Oui mais c’est le sport …
Sous tous ces regards il est bien difficile de retrouver les belles valeurs de l’olympisme.
Mais si me direz vous, « plus haut, plus loin, plus fort » cela parle à tout le monde ! Ah bon ? A qui ? Pourquoi aller plus haut ? Pourquoi aller plus loin ? Pourquoi aller plus fort ? Cet adage ne peut que convenir à une idéologie mortifère.

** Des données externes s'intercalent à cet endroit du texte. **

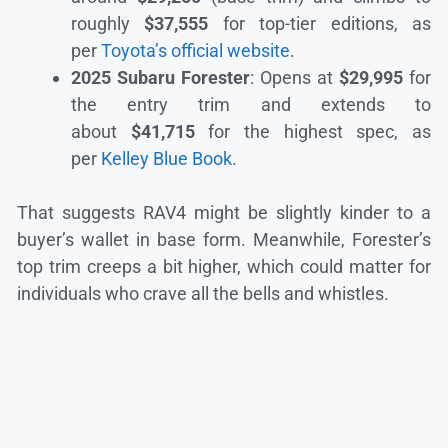
roughly
$37,555
for top-tier editions, as
per
Toyota’s official website
.
2025 Subaru Forester
: Opens at
$29,995
for
the entry trim and extends to
about
$41,715
for the highest spec, as
per
Kelley Blue Book
.
That suggests RAV4 might be slightly kinder to a
buyer’s wallet in base form. Meanwhile, Forester’s
top trim creeps a bit higher, which could matter for
individuals who crave all the bells and whistles.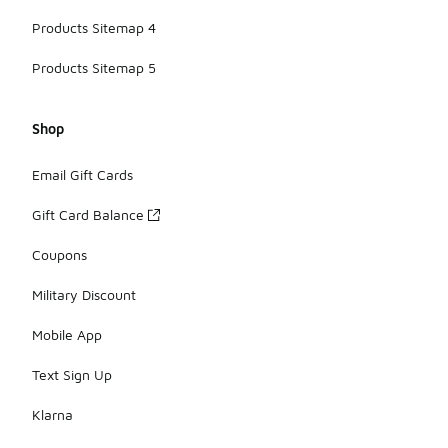
Products Sitemap 4
Products Sitemap 5
Shop
Email Gift Cards
Gift Card Balance
Coupons
Military Discount
Mobile App
Text Sign Up
Klarna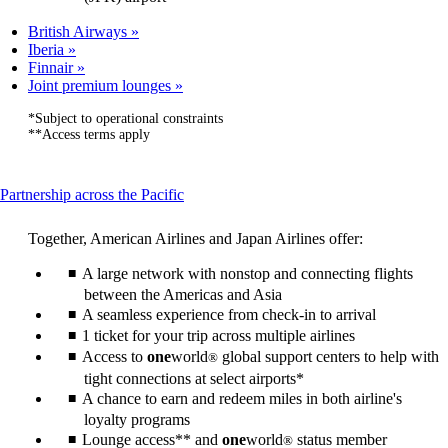
British Airways
Iberia
Finnair
Joint premium lounges
*Subject to operational constraints
**Access terms apply
This
Partnership across the Pacific
content
can
Together, American Airlines and Japan Airlines offer:
be
expanded
A large network with nonstop and connecting flights
between the Americas and Asia
A seamless experience from check-in to arrival
1 ticket for your trip across multiple airlines
Access to
one
world
global support centers to help with
®
tight connections at select airports*
A chance to earn and redeem miles in both airline's
loyalty programs
Lounge access** and
one
world
status member
®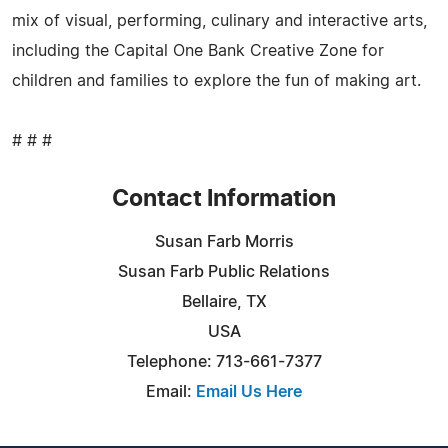
mix of visual, performing, culinary and interactive arts,
including the Capital One Bank Creative Zone for
children and families to explore the fun of making art.
# # #
Contact Information
Susan Farb Morris
Susan Farb Public Relations
Bellaire, TX
USA
Telephone: 713-661-7377
Email:
Email Us Here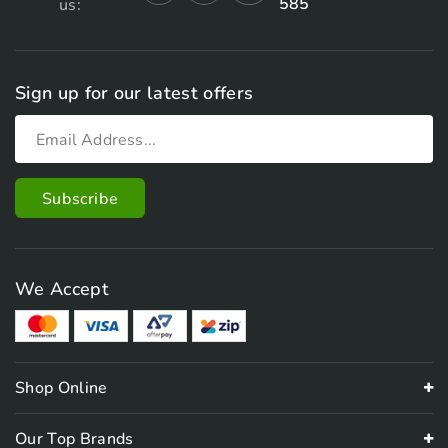
585
us:
Sign up for our latest offers
We Accept
Shop Online
Our Top Brands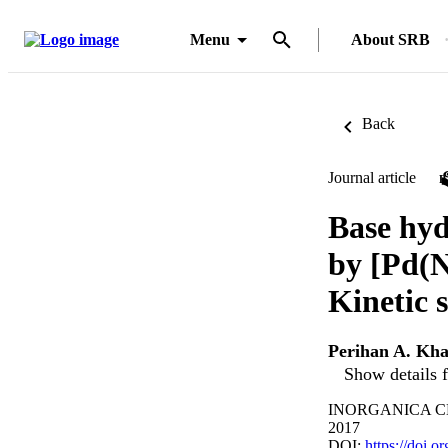
Menu
About SRB
Back
Journal article
Base hyd
by [Pd(N
Kinetic 
Perihan A. Kha
Show details f
INORGANICA CHI
2017
DOI:
https://doi.o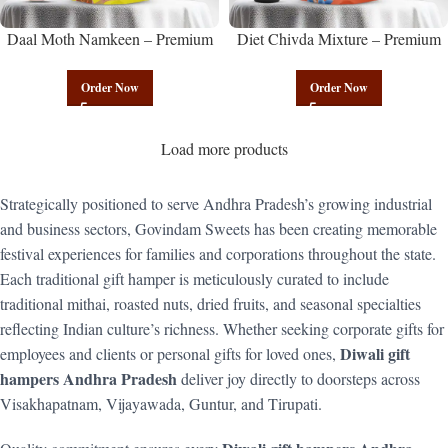
Daal Moth Namkeen – Premium
Diet Chivda Mixture – Premium
Authentic Wholesale Fried Lentil
Authentic Wholesale Low-Calorie
Mix | Govindam Sweets
Poha Mix | Govindam Sweets
Order Now
Order Now
Load more products
Strategically positioned to serve Andhra Pradesh’s growing industrial
and business sectors, Govindam Sweets has been creating memorable
festival experiences for families and corporations throughout the state.
Each traditional gift hamper is meticulously curated to include
traditional mithai, roasted nuts, dried fruits, and seasonal specialties
reflecting Indian culture’s richness. Whether seeking corporate gifts for
Diwali gift
employees and clients or personal gifts for loved ones,
hampers Andhra Pradesh
deliver joy directly to doorsteps across
Visakhapatnam, Vijayawada, Guntur, and Tirupati.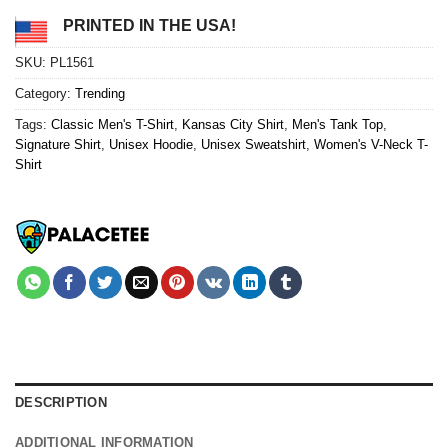
PRINTED IN THE USA!
SKU:
PL1561
Category:
Trending
Tags:
Classic Men's T-Shirt
,
Kansas City Shirt
,
Men's Tank Top
,
Signature Shirt
,
Unisex Hoodie
,
Unisex Sweatshirt
,
Women's V-Neck T-
Shirt
DESCRIPTION
ADDITIONAL INFORMATION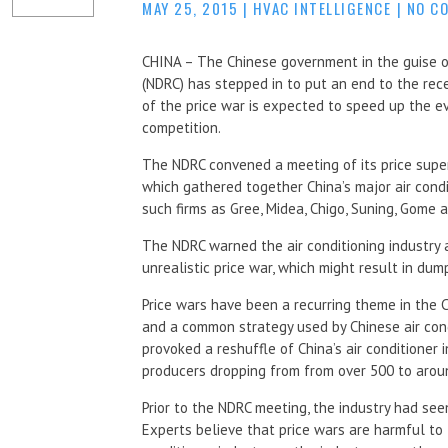
MAY 25, 2015
|
HVAC INTELLIGENCE
|
NO C
CHINA – The Chinese government in the guise 
(NDRC) has stepped in to put an end to the rece
of the price war is expected to speed up the ev
competition.
The NDRC convened a meeting of its price super
which gathered together China’s major air condi
such firms as Gree, Midea, Chigo, Suning, Gome 
The NDRC warned the air conditioning industry a
unrealistic price war, which might result in dum
Price wars have been a recurring theme in the
and a common strategy used by Chinese air cond
provoked a reshuffle of China’s air conditioner 
producers dropping from from over 500 to arou
Prior to the NDRC meeting, the industry had see
Experts believe that price wars are harmful to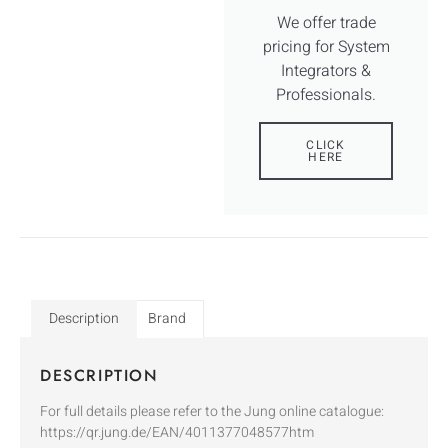
We offer trade
pricing for System
Integrators &
Professionals.
CLICK
HERE
Description
Brand
DESCRIPTION
For full details please refer to the Jung online catalogue:
https://qr.jung.de/EAN/4011377048577htm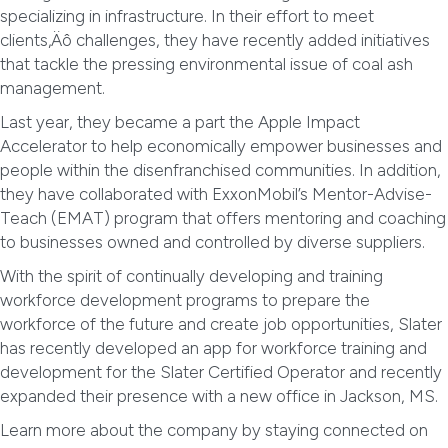
specializing in infrastructure. In their effort to meet
clients‚Äô challenges, they have recently added initiatives
that tackle the pressing environmental issue of coal ash
management.
Last year, they became a part the Apple Impact
Accelerator to help economically empower businesses and
people within the disenfranchised communities. In addition,
they have collaborated with ExxonMobil’s Mentor-Advise-
Teach (EMAT) program that offers mentoring and coaching
to businesses owned and controlled by diverse suppliers.
With the spirit of continually developing and training
workforce development programs to prepare the
workforce of the future and create job opportunities, Slater
has recently developed an app for workforce training and
development for the Slater Certified Operator and recently
expanded their presence with a new office in Jackson, MS.
Learn more about the company by staying connected on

Notre monde n’en a t-il pas assez du toujours plus ? Qu’a à gagner la population mondiale que M. Dupont fasse un saut en hauteur plus haut de 4 cm, nage la brasse en 3 secondes de moins que M. Dupond ? Faire mieux que son voisin, faire plus fort, faire plus loin, en voilà de belles leçons de vie à donner à nos élèves !
Alors pour nos élèves, qui pourrait véritablement argumenter sur l’intérêt pédagogique d’une association de l’école au jeux olympiques ?
Avec le tableau d’impact (non exhaustif) qui suit il serait temps de se poser la question avant de distribuer sonnant et trébuchant les petits écus olympiques :
- des activités sportives entre deux publicités,
- le principe du faible s’inclinant devant le plus fort,
- la destruction d’aires naturelles pour la construction des complexes olympiques,
- la « privatisation » d’une partie du périphériques pour que les privilégié.es détenteurs de billets ne se mélangent pas à la populace parisienne dans les embouteillages,
- l’extension de l’autoroute A1 entraînant une augmentation de la pollution dans les cours d’école et bassin de population de Seine St Denis,
- l’expropriation des derniers propriétaires de jardins ouvriers de banlieues parisiennes,
- l’exclusion de la voie publique des personnes relevant des hôpitaux de jour,
- les hôtels sociaux dont beaucoup hébergent les familles de nos élèves, qui ont mis tout le monde dehors pour louer les chambres à des prix prohibitifs aux spectacteur.ices,
- la vidéosurveillance pharaonique et le fichage anthropométrique à l’échelle de la capitale pour soi-disant assurer la sécurité des badauds olympiques,
- la mise en place de dispositifs policier et militaire dans toute l’Île de France.
- le principe du faible s’inclinant devant le plus fort,
Voilà donc une forêt de couleuvres à avaler, à faire avaler sur nos lieux d’enseignement. Couleuvres finalement avalées et digérées sans trop d’indigestion il semble. C’est vrai que les principes face au sport …
Pourrions-nous enfin, en plus grand nombre, trouver une force de frappe pédagogique, intellectuelle, politique, pour refuser un jour d’être les petits soldats des grands œuvres capitalistes auxquelles on veut « associer » nos élèves !
Parce qu’en plus, vraiment, ces jeux, ils amusent qui ?
C.G.
c’est l’Etat qui a distribué les 18M, c’est l’Etat qui a voulu les JO. Certes les “capitalistes” LVMH et Coca cola en ont profité, mais l’organisateur n°1 c’est votre employeur.